Based on this, I think the sentence “The fetus is administered a lethal injection with no anesthesia” is accurate.

Again, I think this post is missing nuance; for example:

  1. Induction of fetal demise is done through a variety of means in multiple respects--different medications are given (i.e., digoxin, lidocaine, or KCl) via different routes (i.e., intra-fetal vs. intra-amniotic). (Given that lidocaine is a painkiller, I could see a different version of this post compellingly making the case that to the extent clinicians have discretion in choosing what agents to use to induce fetal demise, they should prioritize using ones that are likely to have off-target analgesic effects.)
  2. So, the link you post refers to a small minority of abortions, as it's only routine to inject the amniotic fluid (specifically) with potassium chloride (specifically) prior to the delivery of anesthesia in some second-trimester abortions.
  3. Potassium chloride is a medication that's routinely given via IV to replete potassium. The dose has a significant effect on how painful this is, as does the route of administration; people tolerate oral potassium fine. Importantly, the fetus is not even being given KCl intravenously (vs. intra-amniotically or intra-fetally), so it's hard for me to infer from "it is sometimes painful to get KCl via IV" that it would be painful for a fetus to get potassium via a different route. Correspondingly, then, I don't think the "inflames the potassium ions in the sensory nerve fibers, literally burning up the veins as it travels to the heart" applies.
  1. I agree that clinicians should use lidocaine or digoxin over potassium chloride (KCL) for the reason you gave.
  2. I wrote that the injection is "often of potassium chloride", not always.
    1. Given that the fetus is receiving a lethal dose of potassium chloride, I don't think adults tolerating a much smaller medicinal dose should tell us much about how painful a lethal dose would be?
    2. I agree that the fetus isn't being given potassium chloride intravenously, although I didn't know that when I wrote the post (another commenter pointed it out). I'll add a line in the post disclaiming that comparison.

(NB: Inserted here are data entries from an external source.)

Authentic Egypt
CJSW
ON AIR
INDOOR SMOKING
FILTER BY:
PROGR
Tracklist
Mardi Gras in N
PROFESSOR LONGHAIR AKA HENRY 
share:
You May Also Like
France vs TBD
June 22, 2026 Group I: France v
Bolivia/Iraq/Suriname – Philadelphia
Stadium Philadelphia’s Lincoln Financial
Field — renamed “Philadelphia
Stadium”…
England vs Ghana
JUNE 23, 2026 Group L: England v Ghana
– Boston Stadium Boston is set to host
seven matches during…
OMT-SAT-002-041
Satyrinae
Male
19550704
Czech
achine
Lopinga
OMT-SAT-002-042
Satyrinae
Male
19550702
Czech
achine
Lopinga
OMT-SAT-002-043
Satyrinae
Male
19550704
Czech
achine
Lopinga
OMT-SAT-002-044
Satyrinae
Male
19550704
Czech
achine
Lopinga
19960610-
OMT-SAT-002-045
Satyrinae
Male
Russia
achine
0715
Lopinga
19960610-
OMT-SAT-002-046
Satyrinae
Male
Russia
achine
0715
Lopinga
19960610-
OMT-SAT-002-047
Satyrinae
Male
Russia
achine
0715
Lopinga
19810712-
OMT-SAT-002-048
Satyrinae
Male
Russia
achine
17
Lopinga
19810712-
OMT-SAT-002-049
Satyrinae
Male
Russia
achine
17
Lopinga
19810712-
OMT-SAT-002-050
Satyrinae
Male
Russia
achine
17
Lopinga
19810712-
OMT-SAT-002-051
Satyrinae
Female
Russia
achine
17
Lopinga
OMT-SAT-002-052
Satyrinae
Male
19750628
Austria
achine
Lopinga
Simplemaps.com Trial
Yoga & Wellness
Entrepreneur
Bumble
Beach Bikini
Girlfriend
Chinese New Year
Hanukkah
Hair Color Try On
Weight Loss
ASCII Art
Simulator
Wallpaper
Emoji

It is common ground in the lethal-injection context that the administered fatal dose of KCl would be excruciatingly painful without proper anesthesia (although that is in an IV context). I don't know what dose is being used in abortions, but the lethal-injection dose is 100 to 240 mEq at once. I was given 15 mEq per hour in the hospital last month, although it can be done somewhat more quickly if there is an acute need. So I agree that adult toleration of a very gradual dose isn't helpful evidence here.

Aside from impossibility of quantifying fetal suffering with any certainty and the social and political intractability of this idea: potassium chloride is often directly injected into the fetal heart, not the veins, so the comparison to lethal injection or animal euthanasia might be wrong

Would it be possible to analogously execute adults by injection into the heart if this was a more humane method?

Sounds very difficult when deadly drugs like fentanyl, midazolam and propofol can easily be injected through an intravenous line. You can't get an IV line on a baby in-utero, I think that's why injection into the heart is done in that case.

Thanks for that info! I didn't know that.